Right off, the bill mandates that 25% of U.S. electricity come from wind, solar, geothermal or biomass by 2025. Sorry, nuclear doesn't count. This kind of renewable portfolio standard directly contradicts the putative flexibility of cap and trade, which is supposed to allow businesses to reduce CO2 how and where it is least expensive. But Democrats aren't about to let the details of their own policies stand in the way of magical thinking.
Despite political favoritism and billions in subsidies, wind still only accounts for about 1% of U.S. net electric generation, and solar all of one-hundredth of 1%. So now the liberal solution is simply to force people to buy them, a la the ethanol mandate. Yet it will be difficult for renewables to ever reach 25%, given their inherent limitations (intermittency) and, ironically, green opposition (no new power lines). That won't stop Congress from punishing utilities that fail to meet an impossible goal. [emphasis added]
But Messrs. Waxman and Markey have more pressing matters. Such as building codes. New homes "with slanted roofs," for instance, will be required to meet a "solar reflectance" standard if they use "fiberglass asphalt-shingle roofing." We're not sure what that means either, but we do know that everything in homes will also face new efficiency regulations -- including furnaces, laundry machines, dishwashers, "showerheads, faucets, water closets, and urinals," even (or especially?) jacuzzis. [emphasis added]
One of the more revealing sections focuses on products "intended for a general service or general illumination application" -- i.e., lights. This isn't surprising coming from the politicians who decided in 2007 that the public must be protected from the incandescent lightbulb, but it is excruciatingly detailed. By 2020, "the manufacture of any general service lamp that does not meet a minimum efficacy standard" will be prohibited. That includes fixtures "designed only to be mounted directly to an art work and for the purpose of illuminating that art work." But not "decorative lighting strings," so Christmas trees will escape the lamp police. For now. [emphasis added]

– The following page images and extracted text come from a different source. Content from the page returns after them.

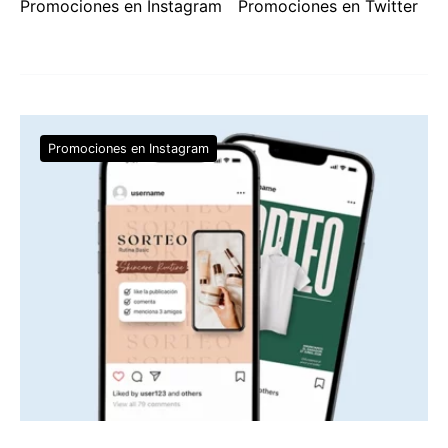
Promociones en Instagram
Promociones en Twitter
Promociones en Instagram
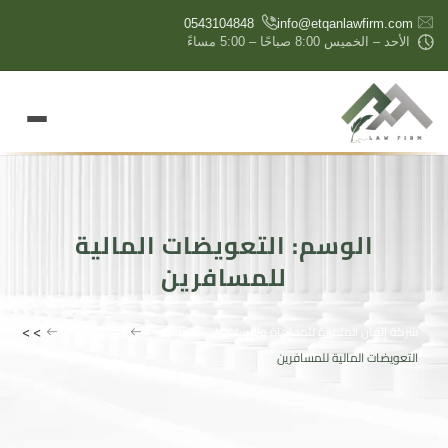
content
0543104848
info@etqanlawfirm.com
الأحد – الخميس 8:00 صباحًا – 5:00 مساءً
الوسم:
التعويضات المالية
للمسافرين
>
>
شركة إتقان المتميزة للمحاماة والإستشارات القانونية
مقالاتنا
التعويضات المالية للمسافرين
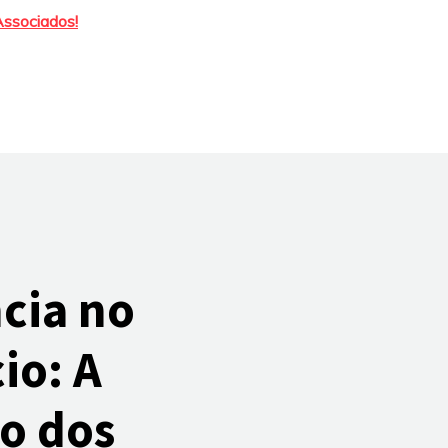
Associados!
cia no
io: A
so dos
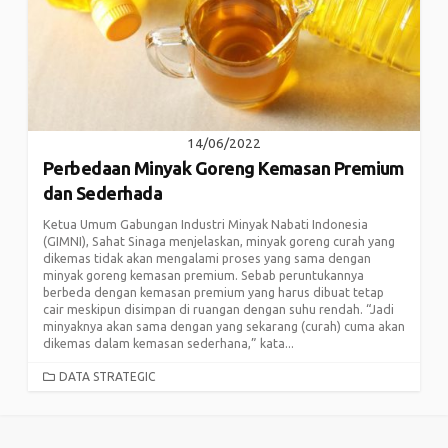
14/06/2022
Perbedaan Minyak Goreng Kemasan Premium
dan Sederhada
Ketua Umum Gabungan Industri Minyak Nabati Indonesia
(GIMNI), Sahat Sinaga menjelaskan, minyak goreng curah yang
dikemas tidak akan mengalami proses yang sama dengan
minyak goreng kemasan premium. Sebab peruntukannya
berbeda dengan kemasan premium yang harus dibuat tetap
cair meskipun disimpan di ruangan dengan suhu rendah. “Jadi
minyaknya akan sama dengan yang sekarang (curah) cuma akan
dikemas dalam kemasan sederhana,” kata...
CATEGORIES
DATA STRATEGIC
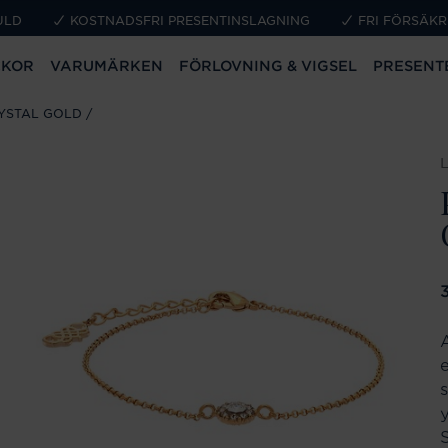
ULD
KOSTNADSFRI PRESENTINSLAGNING
FRI FÖRSÄKR
CKOR
VARUMÄRKEN
FÖRLOVNING & VIGSEL
PRESENT
RYSTAL GOLD
P
A
S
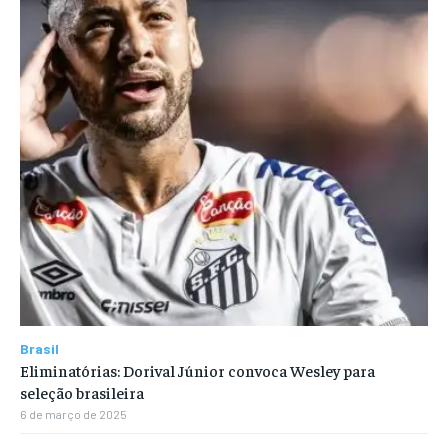
Brasil
Eliminatórias: Dorival Júnior convoca Wesley para
seleção brasileira
6 de março de 2025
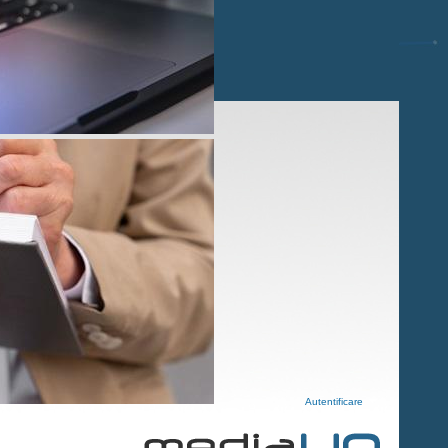
Autentificare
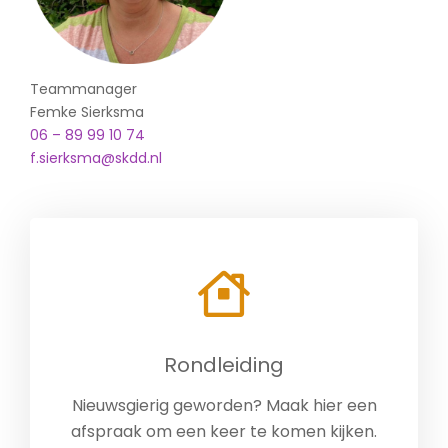
Teammanager
Femke Sierksma
06 – 89 99 10 74
f.sierksma@skdd.nl
Rondleiding
Nieuwsgierig geworden? Maak hier een
afspraak om een keer te komen kijken.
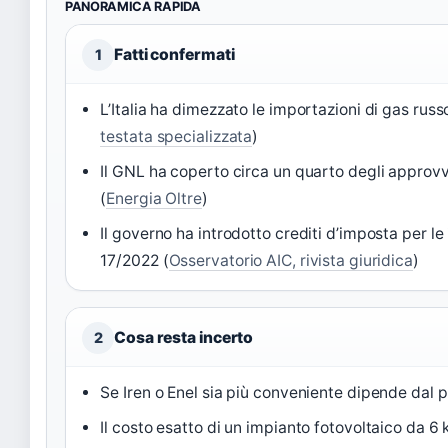
PANORAMICA RAPIDA
Fatti confermati
1
L’Italia ha dimezzato le importazioni di gas russ
testata specializzata
)
Il GNL ha coperto circa un quarto degli approv
(
Energia Oltre
)
Il governo ha introdotto crediti d’imposta per le 
17/2022 (
Osservatorio AIC, rivista giuridica
)
Cosa resta incerto
2
Se Iren o Enel sia più conveniente dipende dal 
Il costo esatto di un impianto fotovoltaico da 6 k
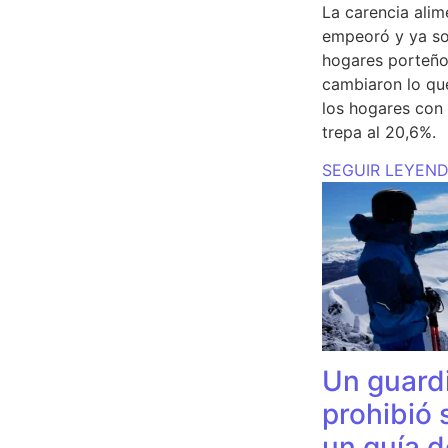
La carencia alim
empeoró y ya so
hogares porteño
cambiaron lo qu
los hogares con 
trepa al 20,6%.
SEGUIR LEYEN
Un guardi
prohibió 
un guía d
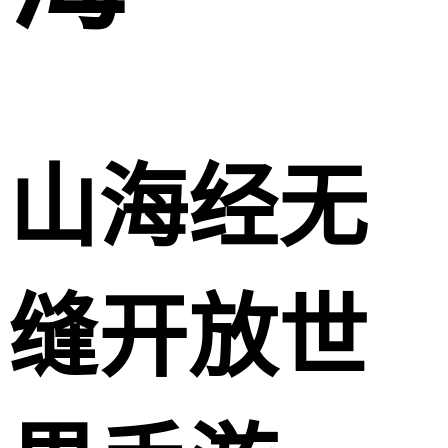
山海经无
缝开放世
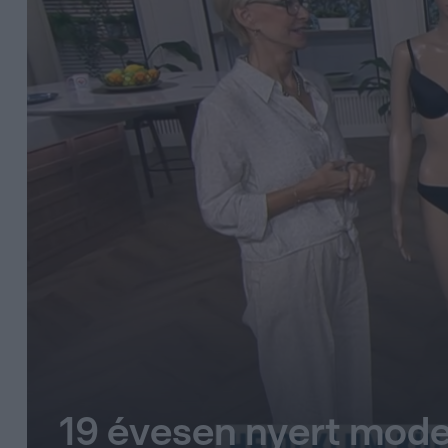
19 évesen nyert mode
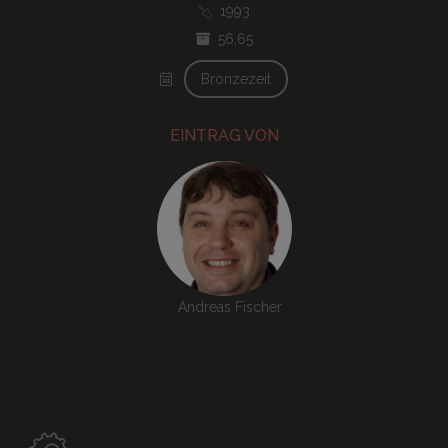
1993
56.65
Bronzezeit
EINTRAG VON
Andreas Fischer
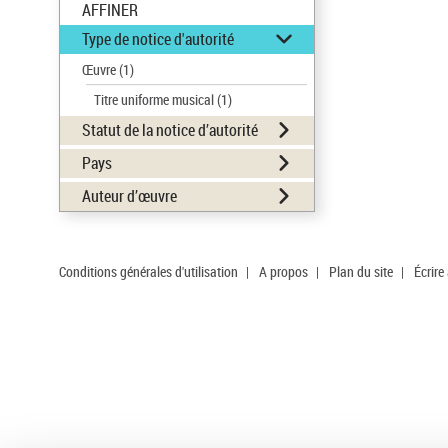
AFFINER
Type de notice d'autorité
Œuvre
(1)
Titre uniforme musical
(1)
Statut de la notice d’autorité
Pays
Auteur d’œuvre
Conditions générales d'utilisation
|
A propos
|
Plan du site
|
Écrire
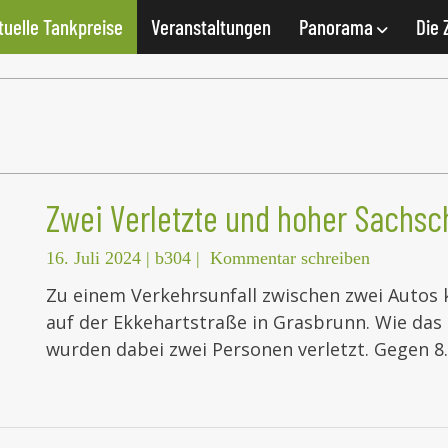
tuelle Tankpreise
Veranstaltungen
Panorama
Die 
Zwei Verletzte und hoher Sachs
16. Juli 2024
|
b304
|
Kommentar schreiben
Zu einem Verkehrsunfall zwischen zwei Auto
auf der Ekkehartstraße in Grasbrunn. Wie das 
wurden dabei zwei Personen verletzt. Gegen 8.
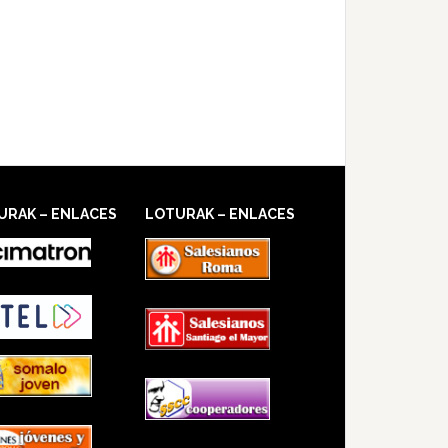
URAK – ENLACES
LOTURAK – ENLACES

Hording and black markets in old-fashioned lightbulbs are starting to crop up, and obviously Congress can't risk the same for lamps. So the bill says the feds can bring legal charges in U.S. district courts against "any person . . . distributing in commerce any covered product which does not comply." Environmental Protection Agency chief Lisa Jackson probably won't be conducting the raids personally, though we trust she'll enjoy hearing war stories about busting up the "high-intensity discharge lamp" ring back at HQ. ...
Read the rest here. No doubt the formation of the federal lightbulb police cannot be far behind. I'll bet they'll have a catchy logo. And so the American economy will take on a little more water, although perhaps that's just the rising sea level caused by the melting polar ice caps. Or not.
At any rate, if you thought appliances, furnaces, water heaters, washing machines and dryers, and the like -- you know, stuff that only "the rich" use -- are expensive now, just wait till Congress gets done "saving the planet."